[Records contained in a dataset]
****************

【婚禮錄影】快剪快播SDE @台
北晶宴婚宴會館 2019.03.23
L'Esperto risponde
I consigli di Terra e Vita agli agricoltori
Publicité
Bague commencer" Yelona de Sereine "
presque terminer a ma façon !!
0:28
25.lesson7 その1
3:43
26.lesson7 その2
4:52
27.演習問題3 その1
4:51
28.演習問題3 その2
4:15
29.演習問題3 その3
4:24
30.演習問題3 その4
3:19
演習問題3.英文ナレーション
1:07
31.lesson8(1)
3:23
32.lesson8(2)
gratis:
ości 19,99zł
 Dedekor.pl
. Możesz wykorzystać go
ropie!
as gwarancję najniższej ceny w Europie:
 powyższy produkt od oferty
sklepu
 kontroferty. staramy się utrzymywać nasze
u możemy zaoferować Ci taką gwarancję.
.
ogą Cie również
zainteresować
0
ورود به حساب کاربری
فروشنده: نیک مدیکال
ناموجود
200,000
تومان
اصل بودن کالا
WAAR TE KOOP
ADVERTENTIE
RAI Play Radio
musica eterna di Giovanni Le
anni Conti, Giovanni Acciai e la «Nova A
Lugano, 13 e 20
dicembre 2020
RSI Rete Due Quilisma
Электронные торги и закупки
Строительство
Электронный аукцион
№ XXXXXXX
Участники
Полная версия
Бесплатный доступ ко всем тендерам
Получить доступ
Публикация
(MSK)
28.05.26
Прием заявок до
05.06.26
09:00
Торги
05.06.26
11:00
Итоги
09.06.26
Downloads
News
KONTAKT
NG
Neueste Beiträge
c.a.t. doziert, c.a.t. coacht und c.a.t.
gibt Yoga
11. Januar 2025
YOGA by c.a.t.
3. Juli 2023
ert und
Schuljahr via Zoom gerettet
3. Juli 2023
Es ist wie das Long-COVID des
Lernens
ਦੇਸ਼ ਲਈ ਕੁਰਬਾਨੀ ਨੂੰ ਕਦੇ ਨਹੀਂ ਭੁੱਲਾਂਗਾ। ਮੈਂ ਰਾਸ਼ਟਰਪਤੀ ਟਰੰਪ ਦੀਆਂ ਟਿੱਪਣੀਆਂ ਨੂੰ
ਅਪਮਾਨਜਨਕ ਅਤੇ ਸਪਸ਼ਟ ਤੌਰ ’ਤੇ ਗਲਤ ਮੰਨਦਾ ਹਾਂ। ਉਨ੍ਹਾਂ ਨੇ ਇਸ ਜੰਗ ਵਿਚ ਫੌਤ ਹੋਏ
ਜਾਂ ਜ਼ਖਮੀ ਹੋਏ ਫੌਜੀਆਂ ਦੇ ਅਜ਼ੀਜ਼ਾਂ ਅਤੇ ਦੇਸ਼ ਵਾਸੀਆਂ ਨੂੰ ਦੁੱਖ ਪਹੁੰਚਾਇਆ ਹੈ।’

****************

**What the task requires**
Please tally the lines of the data in which the string "доступ" appears and write only the total.

**Answer area**
2